“The Act is unprecedented,“ the counsels for petitioners—TikTok and ByteDance—stated in the legal brief. ”Never before has Congress expressly singled out and shut down a specific speech forum. Never before has Congress silenced so much speech in a single act.”
They stated that “a claim of national security does not override the Constitution.”
The Committee on Foreign Investment in the United States (CFIUS), the other party ByteDance and TikTok negotiated the national security agreement with, stopped engagement in September 2022, according to the legal brief. Petitioners’ counsels said CFIUS informed the companies in March 2023 that “‘senior government officials’ demanded divestment—without explaining why the Agreement was insufficient.”

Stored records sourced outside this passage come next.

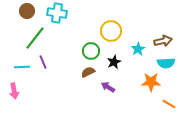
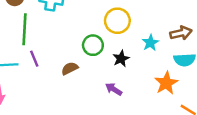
green line: (35, 38) -> (25, 29), turned -35
brown semicircle: (88, 72) -> (70, 68), moved
orange star: (151, 82) -> (166, 83), turned -30

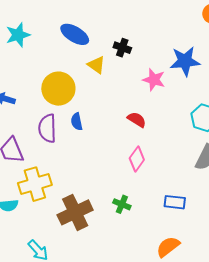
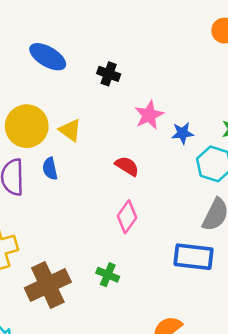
blue star: (185, 61) -> (183, 133), moved, size x0.6
yellow triangle: (96, 65) -> (70, 130), moved
pink star: (154, 80) -> (149, 115), turned 30
blue rectangle: (175, 202) -> (194, 257), moved, size x1.4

PRC is the acronym for China’s official name, the People’s Republic of China.
“TikTok’s content selection relies on a proprietary PRC-based algorithm, creating the potential for the PRC to influence content on TikTok—without United States visibility,” the DOJ memo reads.
It mentioned an additional application security issue.
“TikTok’s source code and some operations are based in the PRC, which creates the potential for the PRC to exploit them for other potentially malign uses,” the memo reads.
The algorithm and its source code seem to be the core issue.
The petitioners’ counsels said the divestiture wasn’t feasible because of the reliance on program code development and technical support from ByteDance employees. The legal brief also cites that the PRC “would not permit a forced divestment of the recommendation engine,” referring to the algorithm that recommends content to TikTok users in their “for you” feed.
“Even if divestiture were feasible, TikTok in the United States would still be reduced to a shell of its former self, stripped of the innovative and expressive technology that tailors content to each user,” the counsel said.
The initial deadline for the forced TikTok sale is Jan. 19, 2025, before the next presidential inauguration day. According to the law, President Biden can extend the deadline by three months to allow the deal to be completed.
The DOJ’s response is due by July 26.